You are right, the person saves 1 dollar per trip. The question is how many trips a day the person takes.
Anyway, it takes 29 trips to break even.
To determine the number of times the bus must be used in a month for the total monthly cost without the coupon book to be the same as the total monthly cost with the coupon book, we can set up an equation.
Let's assume the number of times the bus is used in a month is 'x'.
Without the coupon book:
Cost per bus ride = $1.75
Total monthly cost without coupon book = Cost per bus ride x Number of times the bus is used
= $1.75x
With the coupon book:
Cost per bus ride = $0.75
Total monthly cost with coupon book = Cost per bus ride x Number of times the bus is used
= $0.75x
According to the given information, the total monthly cost without the coupon book is the same as the total monthly cost with the coupon book:
$1.75x = $0.75x
To solve for 'x', we can subtract $0.75x from both sides of the equation:
$1.75x - $0.75x = $0.75x - $0.75x
$1x = $0
This means the equation is satisfied for any value of 'x'. Therefore, there is no specific number of times the bus must be used in a month for the total monthly cost without the coupon book to be the same as the total monthly cost with the coupon book.
So, the answer is not 29.
To determine the number of times the bus must be used in a month so that the total monthly cost without the coupon book is the same as the total monthly cost with the coupon book, we need to set up an equation.
Let's assume the number of times the bus is used in a month is "n".
Without the coupon book, the cost of taking the bus n times in a month would be 1.75 * n dollars.
With the coupon book, the cost of taking the bus n times in a month would be 0.75 * n dollars, plus the cost of purchasing the coupon book, which is a one-time fee of $29.00.
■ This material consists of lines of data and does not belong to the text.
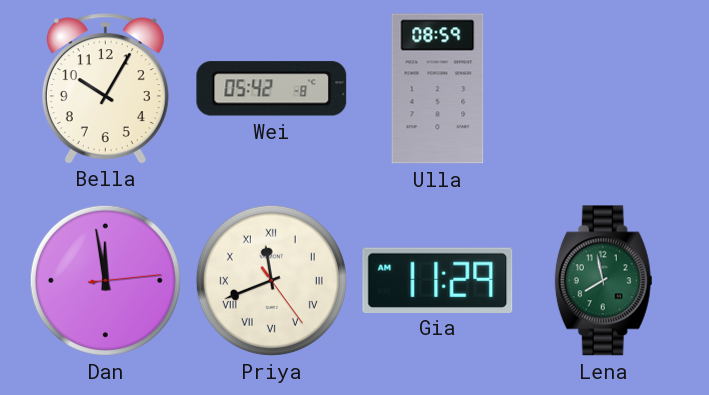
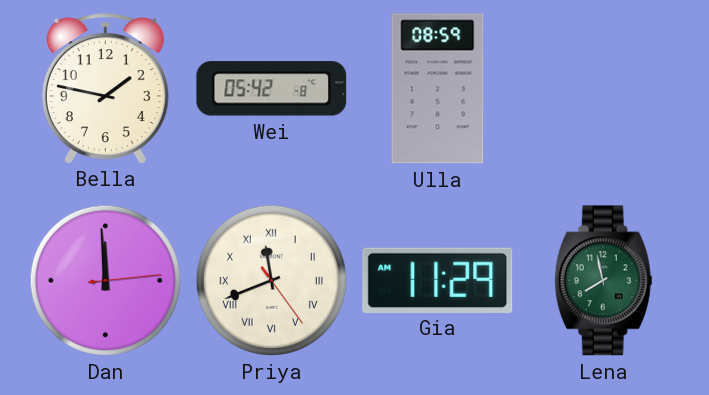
Bella: 10:05 -> 1:47
Dan: 11:58 -> 11:59
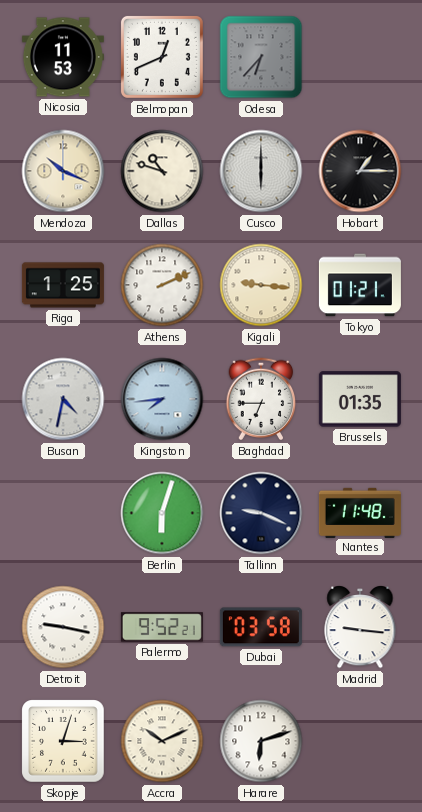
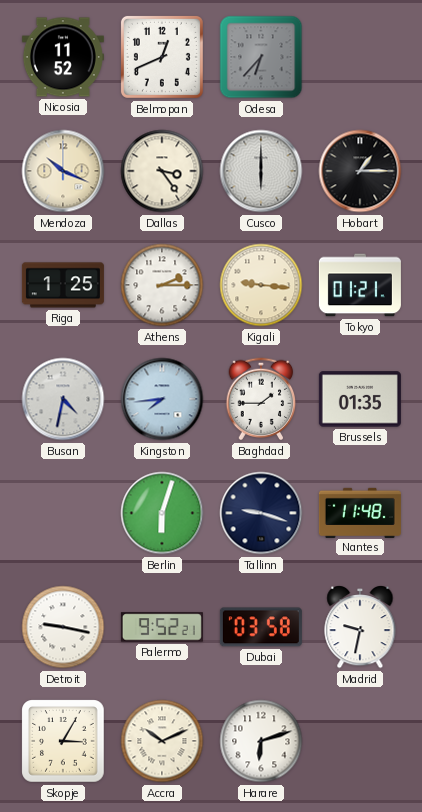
Nicosia: 11:53 -> 11:52
Dallas: 10:48 -> 3:24
Athens: 2:11 -> 2:15
Baghdad: 6:45 -> 1:45
Tallinn: 9:19 -> 9:18
Madrid: 9:16 -> 9:32
Skopje: 3:03 -> 3:05
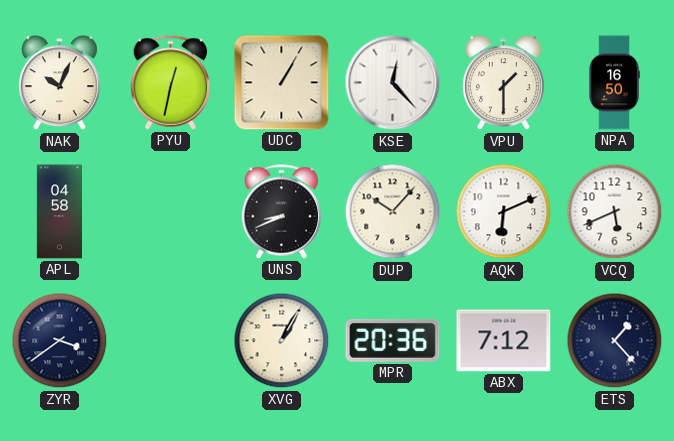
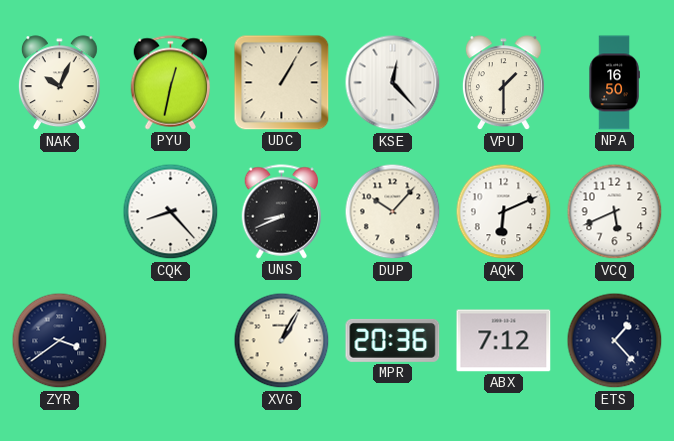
APL: 04:58 -> none
CQK: none -> 8:23
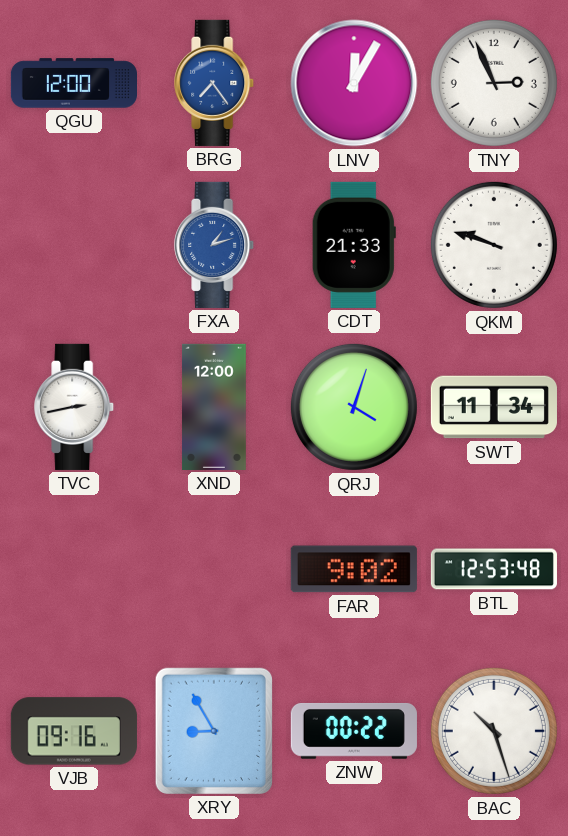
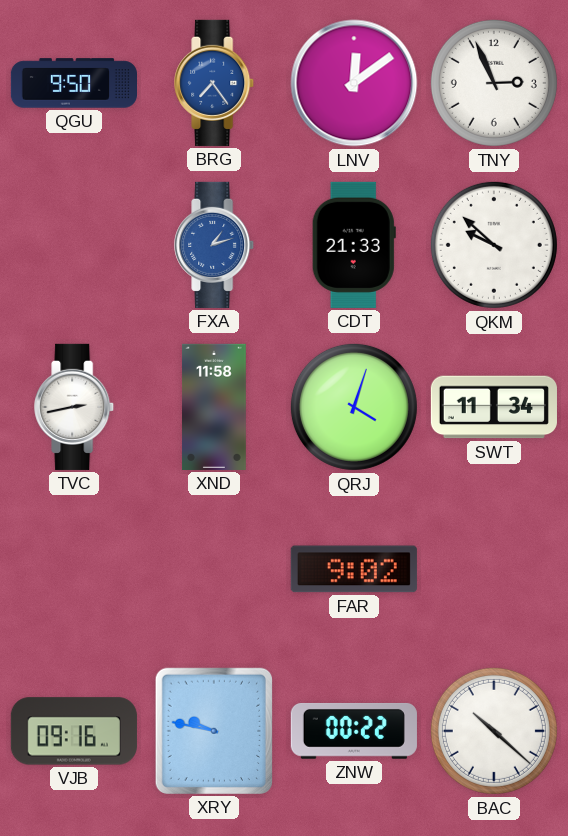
QGU: 12:00 -> 9:50
LNV: 12:05 -> 12:09
QKM: 9:48 -> 9:52
XND: 12:00 -> 11:58
BTL: 12:53 -> none
XRY: 8:55 -> 9:47
BAC: 10:27 -> 10:22
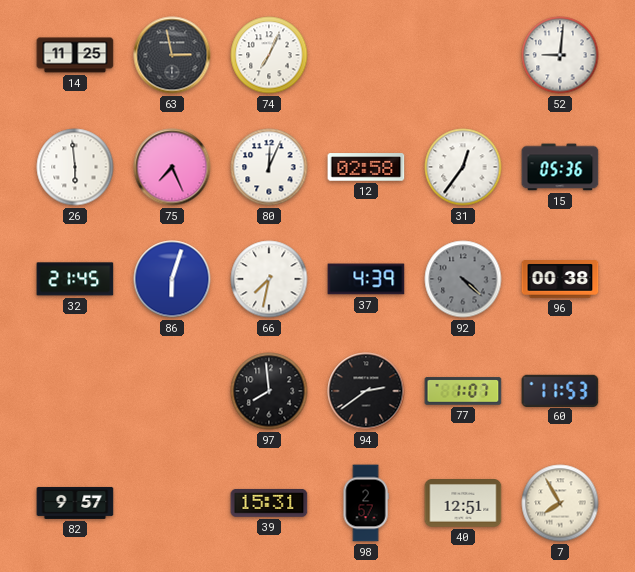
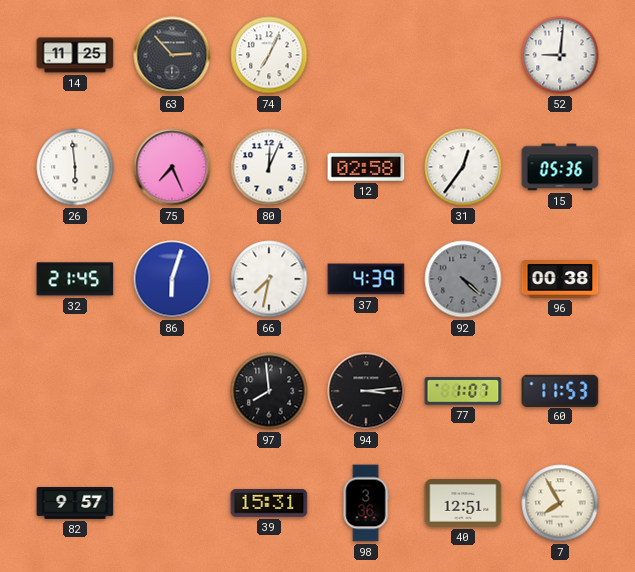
63: 2:58 -> 2:53
94: 2:39 -> 3:14
98: 2:57 -> 3:36
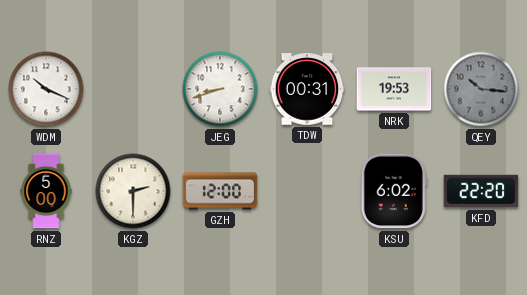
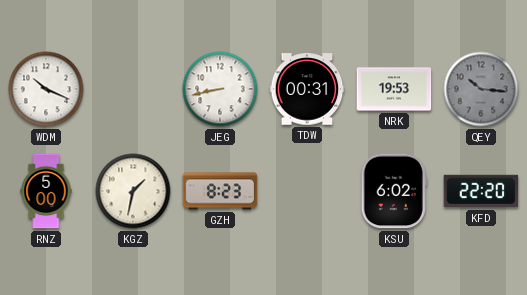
JEG: 8:42 -> 8:43
KGZ: 2:30 -> 1:32
GZH: 12:00 -> 8:23
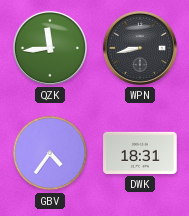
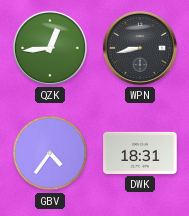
QZK: 11:44 -> 12:44
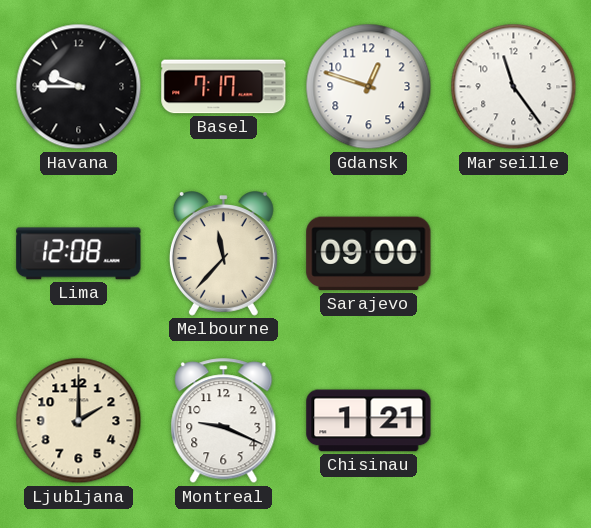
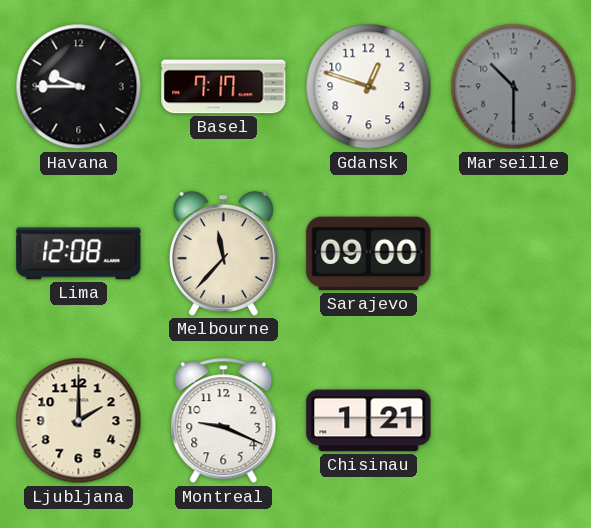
Marseille: 11:24 -> 10:30
Marseille dial: white -> grey
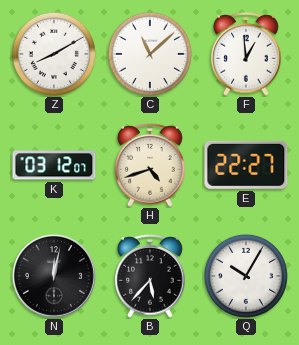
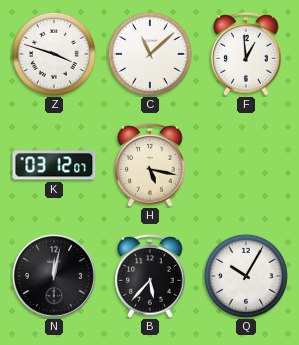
Z: 8:10 -> 3:48
H: 4:42 -> 5:17
E: 22:27 -> none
So we can set up the equation:
1.75 * n = 0.75 * n + 29.00
To solve for n, we can first subtract 0.75n from both sides of the equation:
1.75n - 0.75n = 29.00
This simplifies to:
1.00n = 29.00
Dividing both sides of the equation by 1.00:
n = 29.00
So, the number of times the bus must be used in a month for the total monthly cost without the coupon book to be the same as the total monthly cost with the coupon book is 29 times.
Therefore, your initial guess of 29 is correct.